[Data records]

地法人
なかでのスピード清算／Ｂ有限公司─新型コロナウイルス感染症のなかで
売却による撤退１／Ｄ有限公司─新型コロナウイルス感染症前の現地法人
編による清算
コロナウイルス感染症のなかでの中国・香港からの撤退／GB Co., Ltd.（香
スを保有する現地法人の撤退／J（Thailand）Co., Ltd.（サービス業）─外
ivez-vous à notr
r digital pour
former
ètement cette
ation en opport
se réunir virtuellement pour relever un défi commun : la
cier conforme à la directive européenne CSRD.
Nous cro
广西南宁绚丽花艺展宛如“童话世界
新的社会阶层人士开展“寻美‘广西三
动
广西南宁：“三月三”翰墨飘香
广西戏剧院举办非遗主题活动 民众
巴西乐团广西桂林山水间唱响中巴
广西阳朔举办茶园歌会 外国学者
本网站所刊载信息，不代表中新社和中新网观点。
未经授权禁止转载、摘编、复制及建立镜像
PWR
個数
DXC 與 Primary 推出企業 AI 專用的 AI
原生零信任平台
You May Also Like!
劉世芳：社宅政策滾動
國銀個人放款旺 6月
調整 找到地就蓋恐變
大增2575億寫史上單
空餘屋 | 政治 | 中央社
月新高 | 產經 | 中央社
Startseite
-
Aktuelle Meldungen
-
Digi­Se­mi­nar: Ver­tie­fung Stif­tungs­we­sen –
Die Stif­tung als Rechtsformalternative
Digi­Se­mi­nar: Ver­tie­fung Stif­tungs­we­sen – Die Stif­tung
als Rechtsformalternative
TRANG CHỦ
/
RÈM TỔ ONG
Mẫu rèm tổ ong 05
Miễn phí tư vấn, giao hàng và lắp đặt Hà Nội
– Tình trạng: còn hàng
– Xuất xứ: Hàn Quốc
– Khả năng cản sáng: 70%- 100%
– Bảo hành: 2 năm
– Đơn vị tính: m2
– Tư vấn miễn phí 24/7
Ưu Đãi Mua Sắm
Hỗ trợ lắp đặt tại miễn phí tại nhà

▸ **Brief**
Render the whole set of entries again, exactly as given.

▸ **Response for this exercise**
地法人
なかでのスピード清算／Ｂ有限公司─新型コロナウイルス感染症のなかで
売却による撤退１／Ｄ有限公司─新型コロナウイルス感染症前の現地法人
編による清算
コロナウイルス感染症のなかでの中国・香港からの撤退／GB Co., Ltd.（香
スを保有する現地法人の撤退／J（Thailand）Co., Ltd.（サービス業）─外
ivez-vous à notr
r digital pour
former
ètement cette
ation en opport
se réunir virtuellement pour relever un défi commun : la
cier conforme à la directive européenne CSRD.
Nous cro
广西南宁绚丽花艺展宛如“童话世界
新的社会阶层人士开展“寻美‘广西三
动
广西南宁：“三月三”翰墨飘香
广西戏剧院举办非遗主题活动 民众
巴西乐团广西桂林山水间唱响中巴
广西阳朔举办茶园歌会 外国学者
本网站所刊载信息，不代表中新社和中新网观点。
未经授权禁止转载、摘编、复制及建立镜像
PWR
個数
DXC 與 Primary 推出企業 AI 專用的 AI
原生零信任平台
You May Also Like!
劉世芳：社宅政策滾動
國銀個人放款旺 6月
調整 找到地就蓋恐變
大增2575億寫史上單
空餘屋 | 政治 | 中央社
月新高 | 產經 | 中央社
Startseite
-
Aktuelle Meldungen
-
Digi­Se­mi­nar: Ver­tie­fung Stif­tungs­we­sen –
Die Stif­tung als Rechtsformalternative
Digi­Se­mi­nar: Ver­tie­fung Stif­tungs­we­sen – Die Stif­tung
als Rechtsformalternative
TRANG CHỦ
/
RÈM TỔ ONG
Mẫu rèm tổ ong 05
Miễn phí tư vấn, giao hàng và lắp đặt Hà Nội
– Tình trạng: còn hàng
– Xuất xứ: Hàn Quốc
– Khả năng cản sáng: 70%- 100%
– Bảo hành: 2 năm
– Đơn vị tính: m2
– Tư vấn miễn phí 24/7
Ưu Đãi Mua Sắm
Hỗ trợ lắp đặt tại miễn phí tại nhà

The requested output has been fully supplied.